> _PROMPT_
Give back the entries in full, exactly as they are written.

►

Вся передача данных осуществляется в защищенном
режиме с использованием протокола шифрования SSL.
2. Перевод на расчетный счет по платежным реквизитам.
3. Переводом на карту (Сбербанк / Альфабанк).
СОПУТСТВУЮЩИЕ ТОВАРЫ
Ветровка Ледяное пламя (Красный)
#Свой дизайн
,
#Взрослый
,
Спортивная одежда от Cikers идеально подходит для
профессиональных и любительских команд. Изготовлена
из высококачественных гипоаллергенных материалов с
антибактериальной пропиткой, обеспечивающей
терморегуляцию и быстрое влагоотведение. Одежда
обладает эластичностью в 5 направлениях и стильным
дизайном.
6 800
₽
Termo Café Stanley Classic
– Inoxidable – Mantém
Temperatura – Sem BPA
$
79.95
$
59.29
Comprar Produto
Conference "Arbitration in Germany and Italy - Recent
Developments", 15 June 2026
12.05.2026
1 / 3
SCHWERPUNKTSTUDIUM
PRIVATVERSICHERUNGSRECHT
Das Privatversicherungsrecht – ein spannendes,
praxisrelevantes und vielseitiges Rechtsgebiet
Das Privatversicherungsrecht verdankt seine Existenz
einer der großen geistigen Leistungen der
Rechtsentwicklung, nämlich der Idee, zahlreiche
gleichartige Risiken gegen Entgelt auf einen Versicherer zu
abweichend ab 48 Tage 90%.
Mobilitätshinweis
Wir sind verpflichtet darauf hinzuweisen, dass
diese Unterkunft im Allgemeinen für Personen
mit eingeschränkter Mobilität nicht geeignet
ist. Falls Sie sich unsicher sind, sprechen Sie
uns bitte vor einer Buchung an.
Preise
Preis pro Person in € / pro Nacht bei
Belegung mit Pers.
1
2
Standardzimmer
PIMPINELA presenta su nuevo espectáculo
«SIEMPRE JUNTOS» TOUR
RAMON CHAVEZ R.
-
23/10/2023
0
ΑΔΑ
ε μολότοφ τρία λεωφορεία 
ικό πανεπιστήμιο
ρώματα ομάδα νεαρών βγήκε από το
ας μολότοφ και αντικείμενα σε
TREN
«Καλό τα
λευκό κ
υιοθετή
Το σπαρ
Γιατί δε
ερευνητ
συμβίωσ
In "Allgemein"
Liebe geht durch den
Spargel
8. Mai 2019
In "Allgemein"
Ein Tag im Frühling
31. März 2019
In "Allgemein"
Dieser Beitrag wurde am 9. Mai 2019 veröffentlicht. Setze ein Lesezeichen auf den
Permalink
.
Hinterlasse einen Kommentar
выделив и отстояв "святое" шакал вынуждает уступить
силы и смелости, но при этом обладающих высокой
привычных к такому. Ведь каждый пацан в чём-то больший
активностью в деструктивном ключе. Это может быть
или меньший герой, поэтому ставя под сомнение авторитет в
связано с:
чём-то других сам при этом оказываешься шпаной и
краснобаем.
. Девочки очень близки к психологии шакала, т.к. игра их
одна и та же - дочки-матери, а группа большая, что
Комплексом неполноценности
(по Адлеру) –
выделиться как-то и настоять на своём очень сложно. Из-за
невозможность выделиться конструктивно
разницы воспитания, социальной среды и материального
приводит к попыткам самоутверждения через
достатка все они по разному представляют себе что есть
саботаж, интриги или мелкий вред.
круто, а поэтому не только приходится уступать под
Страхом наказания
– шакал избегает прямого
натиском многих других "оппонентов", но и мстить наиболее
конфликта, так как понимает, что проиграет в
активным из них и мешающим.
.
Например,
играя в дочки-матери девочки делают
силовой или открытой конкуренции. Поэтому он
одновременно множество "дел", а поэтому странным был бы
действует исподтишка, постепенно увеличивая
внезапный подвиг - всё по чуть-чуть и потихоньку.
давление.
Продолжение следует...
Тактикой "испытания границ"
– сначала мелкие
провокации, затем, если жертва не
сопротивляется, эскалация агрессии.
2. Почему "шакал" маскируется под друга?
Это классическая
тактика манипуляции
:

◄

> _WRITTEN RESPONSE_
Вся передача данных осуществляется в защищенном
режиме с использованием протокола шифрования SSL.
2. Перевод на расчетный счет по платежным реквизитам.
3. Переводом на карту (Сбербанк / Альфабанк).
СОПУТСТВУЮЩИЕ ТОВАРЫ
Ветровка Ледяное пламя (Красный)
#Свой дизайн
,
#Взрослый
,
Спортивная одежда от Cikers идеально подходит для
профессиональных и любительских команд. Изготовлена
из высококачественных гипоаллергенных материалов с
антибактериальной пропиткой, обеспечивающей
терморегуляцию и быстрое влагоотведение. Одежда
обладает эластичностью в 5 направлениях и стильным
дизайном.
6 800
₽
Termo Café Stanley Classic
– Inoxidable – Mantém
Temperatura – Sem BPA
$
79.95
$
59.29
Comprar Produto
Conference "Arbitration in Germany and Italy - Recent
Developments", 15 June 2026
12.05.2026
1 / 3
SCHWERPUNKTSTUDIUM
PRIVATVERSICHERUNGSRECHT
Das Privatversicherungsrecht – ein spannendes,
praxisrelevantes und vielseitiges Rechtsgebiet
Das Privatversicherungsrecht verdankt seine Existenz
einer der großen geistigen Leistungen der
Rechtsentwicklung, nämlich der Idee, zahlreiche
gleichartige Risiken gegen Entgelt auf einen Versicherer zu
abweichend ab 48 Tage 90%.
Mobilitätshinweis
Wir sind verpflichtet darauf hinzuweisen, dass
diese Unterkunft im Allgemeinen für Personen
mit eingeschränkter Mobilität nicht geeignet
ist. Falls Sie sich unsicher sind, sprechen Sie
uns bitte vor einer Buchung an.
Preise
Preis pro Person in € / pro Nacht bei
Belegung mit Pers.
1
2
Standardzimmer
PIMPINELA presenta su nuevo espectáculo
«SIEMPRE JUNTOS» TOUR
RAMON CHAVEZ R.
-
23/10/2023
0
ΑΔΑ
ε μολότοφ τρία λεωφορεία 
ικό πανεπιστήμιο
ρώματα ομάδα νεαρών βγήκε από το
ας μολότοφ και αντικείμενα σε
TREN
«Καλό τα
λευκό κ
υιοθετή
Το σπαρ
Γιατί δε
ερευνητ
συμβίωσ
In "Allgemein"
Liebe geht durch den
Spargel
8. Mai 2019
In "Allgemein"
Ein Tag im Frühling
31. März 2019
In "Allgemein"
Dieser Beitrag wurde am 9. Mai 2019 veröffentlicht. Setze ein Lesezeichen auf den
Permalink
.
Hinterlasse einen Kommentar
выделив и отстояв "святое" шакал вынуждает уступить
силы и смелости, но при этом обладающих высокой
привычных к такому. Ведь каждый пацан в чём-то больший
активностью в деструктивном ключе. Это может быть
или меньший герой, поэтому ставя под сомнение авторитет в
связано с:
чём-то других сам при этом оказываешься шпаной и
краснобаем.
. Девочки очень близки к психологии шакала, т.к. игра их
одна и та же - дочки-матери, а группа большая, что
Комплексом неполноценности
(по Адлеру) –
выделиться как-то и настоять на своём очень сложно. Из-за
невозможность выделиться конструктивно
разницы воспитания, социальной среды и материального
приводит к попыткам самоутверждения через
достатка все они по разному представляют себе что есть
саботаж, интриги или мелкий вред.
круто, а поэтому не только приходится уступать под
Страхом наказания
– шакал избегает прямого
натиском многих других "оппонентов", но и мстить наиболее
конфликта, так как понимает, что проиграет в
активным из них и мешающим.
.
Например,
играя в дочки-матери девочки делают
силовой или открытой конкуренции. Поэтому он
одновременно множество "дел", а поэтому странным был бы
действует исподтишка, постепенно увеличивая
внезапный подвиг - всё по чуть-чуть и потихоньку.
давление.
Продолжение следует...
Тактикой "испытания границ"
– сначала мелкие
провокации, затем, если жертва не
сопротивляется, эскалация агрессии.
2. Почему "шакал" маскируется под друга?
Это классическая
тактика манипуляции
:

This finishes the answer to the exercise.